[Start of section]

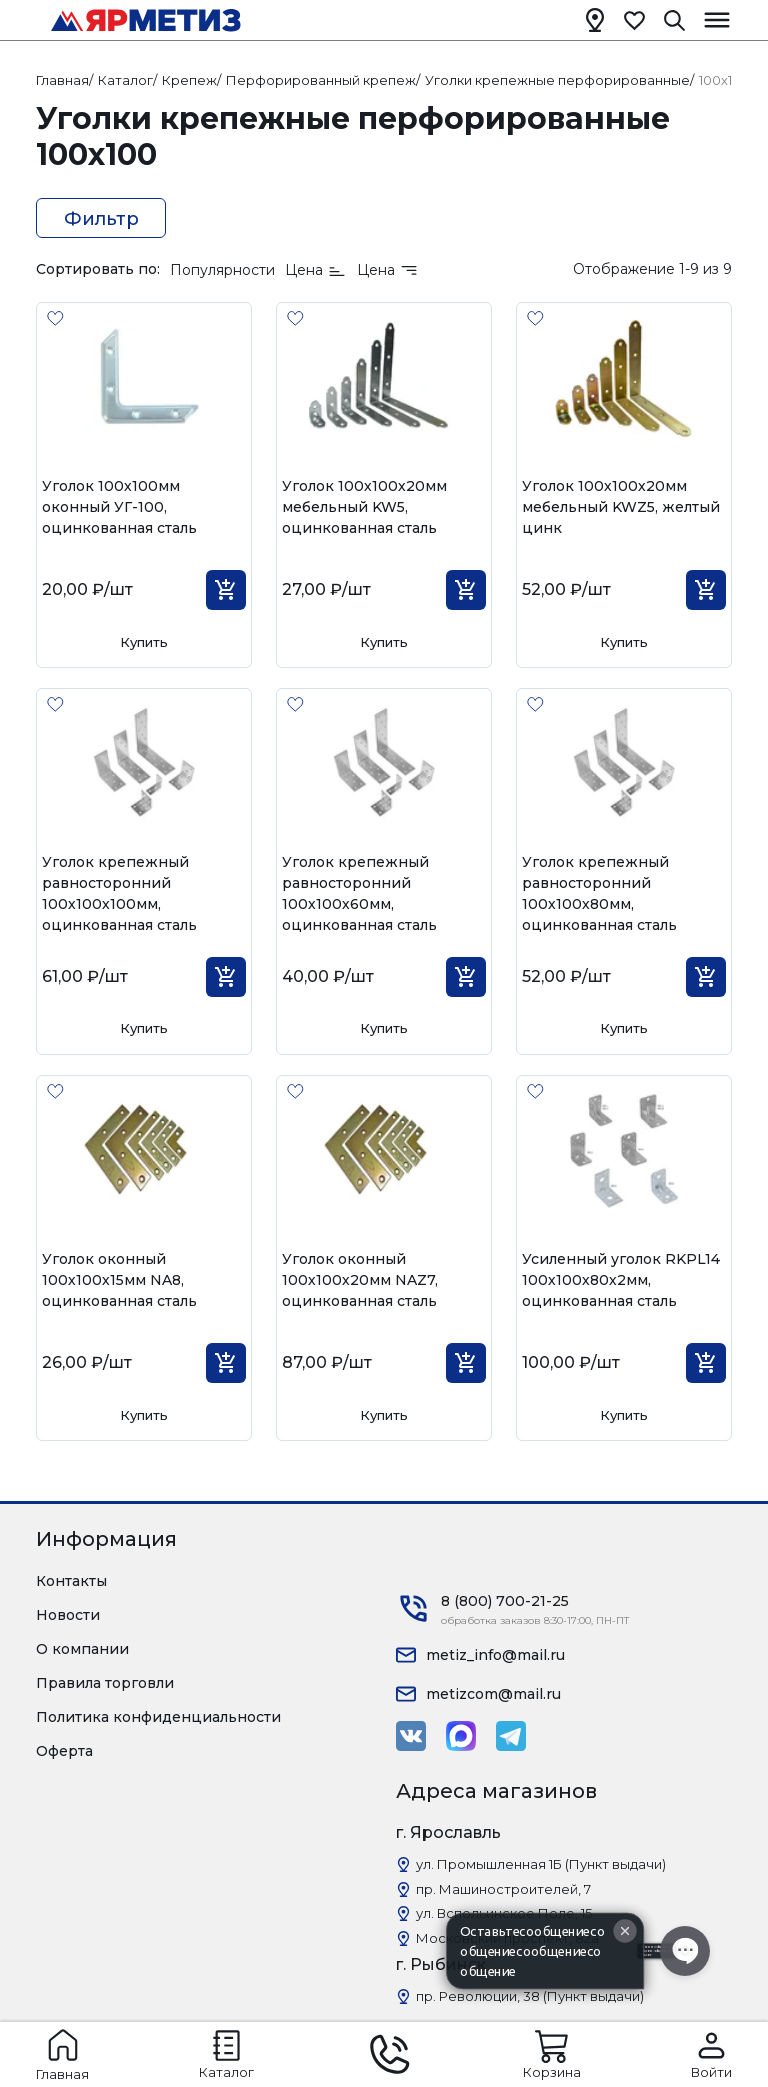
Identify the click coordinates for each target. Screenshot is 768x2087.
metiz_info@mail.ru (495, 1655)
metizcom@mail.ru (493, 1694)
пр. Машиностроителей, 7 (503, 1889)
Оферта (64, 1751)
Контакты (71, 1581)
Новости (68, 1615)
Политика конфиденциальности (158, 1717)
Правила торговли (105, 1683)
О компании (82, 1649)
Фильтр (101, 219)
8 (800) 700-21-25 (505, 1601)
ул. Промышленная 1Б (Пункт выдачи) (541, 1864)
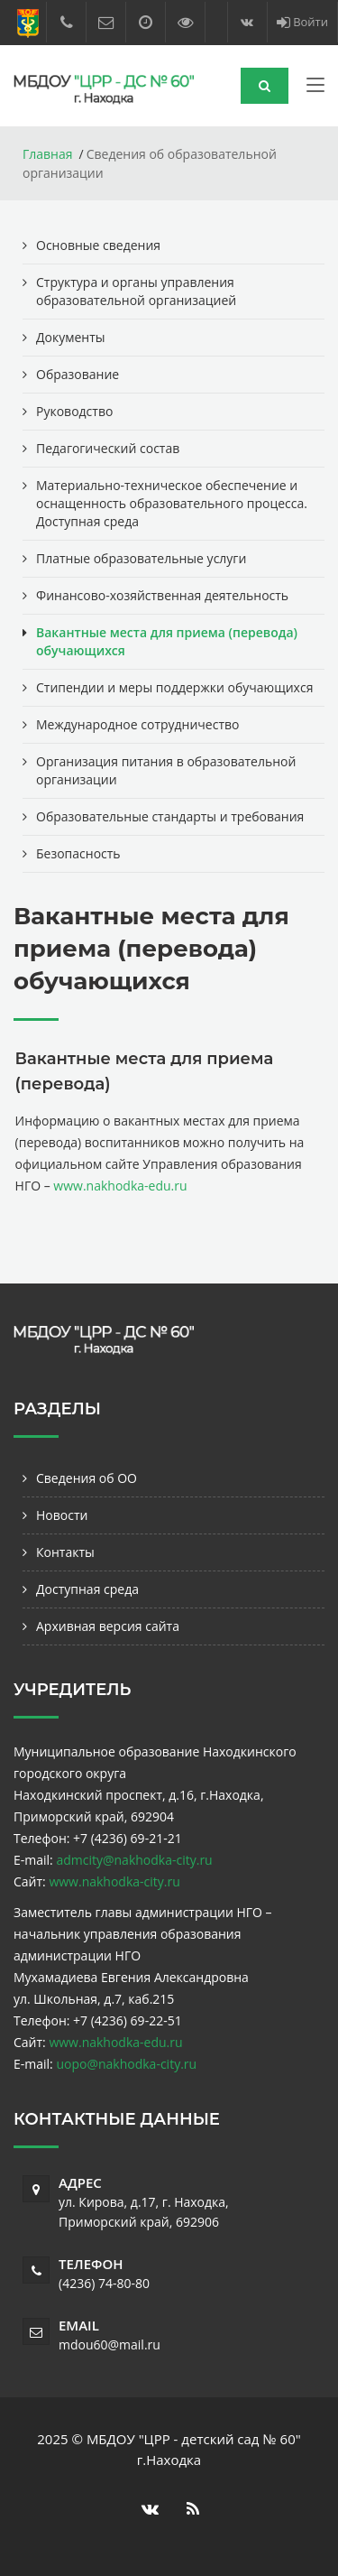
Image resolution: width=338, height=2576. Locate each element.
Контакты (65, 1552)
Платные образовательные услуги (141, 558)
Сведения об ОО (86, 1478)
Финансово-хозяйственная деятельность (162, 595)
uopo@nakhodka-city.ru (126, 2063)
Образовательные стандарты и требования (170, 816)
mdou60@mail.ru (109, 2344)
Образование (77, 374)
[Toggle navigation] (315, 88)
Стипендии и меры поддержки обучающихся (174, 687)
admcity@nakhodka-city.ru (134, 1859)
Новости (61, 1515)
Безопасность (78, 853)
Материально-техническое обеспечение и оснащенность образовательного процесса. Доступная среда (171, 503)
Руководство (74, 411)
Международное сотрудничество (137, 724)
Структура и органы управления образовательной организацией (136, 291)
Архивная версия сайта (107, 1626)
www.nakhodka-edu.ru (120, 1185)
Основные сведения (98, 245)
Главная (48, 153)
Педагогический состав (107, 448)
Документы (70, 337)
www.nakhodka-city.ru (114, 1881)
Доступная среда (87, 1589)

[End of section]

Look through the entries above. Copy each line in which the string "city" occurs.

**Completed task:**
uopo@nakhodka-city.ru (126, 2063)
admcity@nakhodka-city.ru (134, 1859)
www.nakhodka-city.ru (114, 1881)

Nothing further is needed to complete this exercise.